3.8. Correlation of AAs With Oral Hypoglycemic Drug Use
Our study examined the relationship between AA levels and the use of oral hypoglycemic drugs in patients with T2DM, with results adjusted for confounding variables across different models (Table 4). Significant associations (p < 0.05) were identified for several AAs. Alanine demonstrated a strong positive correlation with oral hypoglycemic drug use across all models. Specifically, in the fully adjusted model (Model 4), each unit increase in alanine was associated with an 87% higher likelihood of requiring oral hypoglycemic drugs (OR = 1.87, 95% CI: 1.79–1.96, p < 0.001). Conversely, glutamine was significantly and inversely related to the use of oral hypoglycemic drugs, with each unit increase in glutamine resulting in a 15% lower likelihood of drug use (OR = 0.85, 95% CI: 0.82–0.89, p < 0.001) (Model 4). Similarly, glycine showed a modest but significant inverse correlation, with each unit increase reducing the likelihood of drug use by 6% (OR = 0.94, 95% CI: 0.90–0.98, p = 0.006). Histidine exhibited a borderline association with drug use, showing a significant negative correlation in Models 1–3 (p < 0.05). However, after full adjustment (Model 4), the relationship was no longer statistically significant (OR = 0.96, 95% CI: 0.92–1.01, p = 0.096). Valine, on the other hand, demonstrated a consistently strong positive association with oral hypoglycemic drug use. In the fully adjusted model (Model 4), each unit increase in valine was associated with a 27% higher likelihood of requiring oral hypoglycemic drugs (OR = 1.27, 95% CI: 1.22–1.32, p < 0.001).
4. Discussion
T2DM is a systemic metabolic disease which not only has impaired glucose metabolism but also involved other metabolites alteration. By analyzing AA profile in a prospective cohort of UKB, we identified critical AAs associated with T2DM incidence, which were alanine, valine, glutamine, histidine, and glycine. And MR analysis showed that glycine, leucine, and glutamine are protective factors for T2DM, with OR of 0.881, 0.630, and 0.961, respectively (p < 0.05), indicating that these AAs are associated with a reduced risk of T2DM. Importantly, we performed ROC curve analysis and found that combination of these five AAs had shown good value in predicting secondary complications of T2DM, with all AUC > 0.73. These results suggest the AAs are valuable biomarkers during the onset and development of T2DM, which may aid in early diagnosis and dynamic follow‐up in clinical practice.

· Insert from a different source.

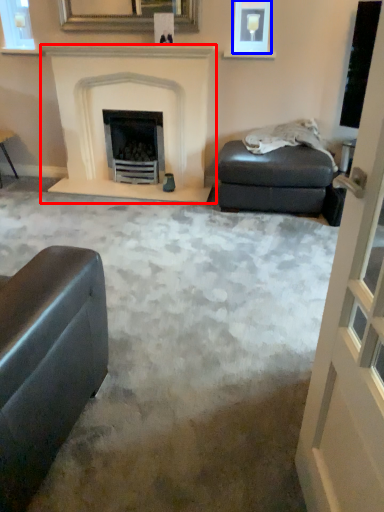 Question: Which object appears farthest to the camera in this image, fireplace (highlighted by a red box) or picture frame (highlighted by a blue box)?

Choices:
 (A) fireplace
 (B) picture frame

Answer: (B) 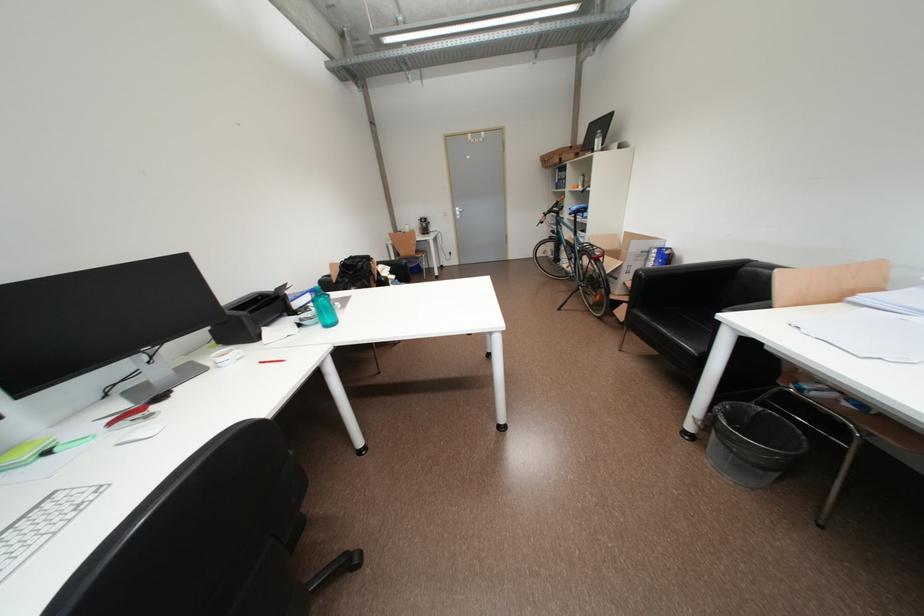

In recent years, previous studies, including case‐cohort analyses within randomized controlled trials such as the PREDIMED trial (Ruiz‐Canela et al. [2018]) and prospective cohort studies in young adults like the Cardiovascular Risk in Young Finns Study (Würtz et al. [2013]), have shown that elevated branched‐chain and aromatic AAs are associated with IR and increased risk of T2DM [25, 26]. And the Framingham Offspring Study found that all of the BCAA including isoleucine, leucine, and valine were positively associated with T2DM [27], which was consistent with the EPIC Potsdam study [28]. However, we only found a similar association between valine and T2DM in our study. Although isoleucine and leucine were also increased in the T2DM population compared with the nondiabetes population, the LASSO logistic regression analysis did not show a significant correlation between T2DM. This may be due to the differences in detection methods between the two, and magnetic resonance technology may encounter peak overlap issues when detecting metabolites, making it difficult to accurately identify and quantify some metabolites [29]. Instead, we found that alanine was another risk factor, whereas glutamine, histidine, and glycine were protective factors for T2DM (Figure 3b). Interestingly, Wang et al. conducted a nested case‐control study of 3414 incident T2DM cases and found that alanine was also a risk factor for incident T2DM, which was consistent with our findings [12]. Similarly, Vangipurapu et al. conducted the METSIM study of 5181 participants and found that alanine was associated with decreases in insulin secretion and an increased risk of incident T2DM [30]. Taken together, these results demonstrate that elevated alanine and valine were important risk factors for T2DM or incident T2DM. It will be very interesting to monitor the dynamic change of alanine and valine at the normoglycemic stage for the population with high risk of T2DM, as well as further evaluate the sensitivity and specificity for alanine and valine.
Glutamine and histidine have emerged as potential protective factors in the prevention of the development of T2DM [31–33]. According to prospective studies by Vangipurapu et al. and Wittenbecher et al., glutamine has been found to be negatively correlated with the occurrence and progression of T2DM, indicating its significant role in mitigating the onset of the disease [30, 34]. Furthermore, Welsh et al. have discovered that histidine levels are associated with a lower risk of mortality in patients with T2DM (OR = 0.89, 95% CI: 0.81–0.99, p = 0.024) [35]. Additionally, after oral administration of histidine, an increase in fasting plasma histidine concentration leads to various beneficial effects on glycemic control in T2D participants, including reduced fasting glucose, HbA1c, time in range, and average amplitude of glycemic excursions, as well as enhanced insulin sensitivity [36]. The mechanisms behind this protective effect may involve the modulation of inflammatory responses. It is widely accepted that inflammatory responses lead to IR, which is one of the significant hallmarks of T2DM [37]. Glutamine has been shown to exert anti‐inflammatory effects by regulating the production of proinflammatory cytokines, potentially reducing the inflammatory burden on pancreatic β‐cells and preserving their insulin‐secreting capacity [38]. On the other hand, histidine may contribute to maintaining cellular redox balance and preventing oxidative stress‐induced cellular damage, which is another critical factor in the pathogenesis of T2DM [37].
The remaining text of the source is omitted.